一方で、2021年度以降は建物全体の差が大きくなっており、新型コロナ禍の影響を2017年度の推定モデルでは説明しきれないこともわかりました。新型コロナ禍の影響を受けて運用が大きく変わった状況下の取り組みを評価するには、新たな推定モデルを作成する必要があるということになります。

図3 建物全体と用途別電力量のBL値と実績値の差

空気搬送の用途のエネルギーを推定してみる

先に特定した3用途のうち、空気搬送用途の電力量のBL推定結果を図4に示します。2020年4月頃からBL値と実績値の差が生じており、新型コロナ禍への対応として空気搬送の用途に含まれる空調機が24時間運転していた影響が大きいことがわかりました。あらためて新型コロナ禍の前と比べて大きな運用の変化であったことを確認できました。

図4 空気搬送用途の電力量のBL推定結果

熱源システムの効率を推定してみる

先に特定した熱源設備と補機の用途の組み合わせを評価するために、熱源システムの効率(COP)をBL推定しました。ここでCOPを説明する変数としては、月日や時間、外気温や湿度、熱源での製造熱量等を設定しました。

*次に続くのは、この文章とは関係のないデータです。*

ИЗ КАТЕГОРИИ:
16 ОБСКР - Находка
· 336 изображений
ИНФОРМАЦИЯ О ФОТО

図5に熱源システムのCOPのBL推定結果を示します。2019年度以降の冬期にBL値と実績値の差が大きいことがわかりました。詳しく調べてみると、熱源補機のうち冷却水ポンプの制御に不具合があることがわかり、制御を調整・改善することで省エネルギーにつながりました。

図5 熱源システムの効率(COP)のBL推定結果

おわりに

本研究では、AI(機械学習)を活用したBL推定により、気象条件や建物利用状況が変化する中でも、エネルギーの使用状況を把握し、省エネルギーの取り組みを効果的に行うための用途を特定し、具体的に機器やシステムの改善につなげるという流れを示しました。今後は、この方法を用いて、より多くの建物での省エネルギー化を進めていきたいと考えています。

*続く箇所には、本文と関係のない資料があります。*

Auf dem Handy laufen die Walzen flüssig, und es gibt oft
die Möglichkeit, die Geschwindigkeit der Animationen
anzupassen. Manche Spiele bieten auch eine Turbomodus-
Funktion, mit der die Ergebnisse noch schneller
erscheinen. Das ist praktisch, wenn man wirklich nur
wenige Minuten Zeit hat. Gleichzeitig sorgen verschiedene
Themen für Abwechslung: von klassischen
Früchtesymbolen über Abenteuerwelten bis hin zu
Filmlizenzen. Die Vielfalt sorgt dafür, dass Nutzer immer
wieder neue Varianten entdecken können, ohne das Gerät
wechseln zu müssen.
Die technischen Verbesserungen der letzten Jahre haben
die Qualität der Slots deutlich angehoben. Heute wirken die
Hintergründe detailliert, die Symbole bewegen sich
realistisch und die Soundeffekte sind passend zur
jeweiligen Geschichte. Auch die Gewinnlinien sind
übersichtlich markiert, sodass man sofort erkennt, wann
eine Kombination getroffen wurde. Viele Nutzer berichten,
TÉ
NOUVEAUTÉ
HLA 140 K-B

なお、本成果は、名古屋大学施設・環境計画推進室の田中英紀教授との共同研究によるものです。

図6 AIを活用した省エネルギーの取り組みフロー


高橋 直樹(執筆者)
日建設計総合研究所 環境部門
上席研究員

脱炭素社会の実現に向けた継続的なエネルギーマネジメントを行っています。AI(機械学習)の活用は、その実現のための強力な武器であると考えています。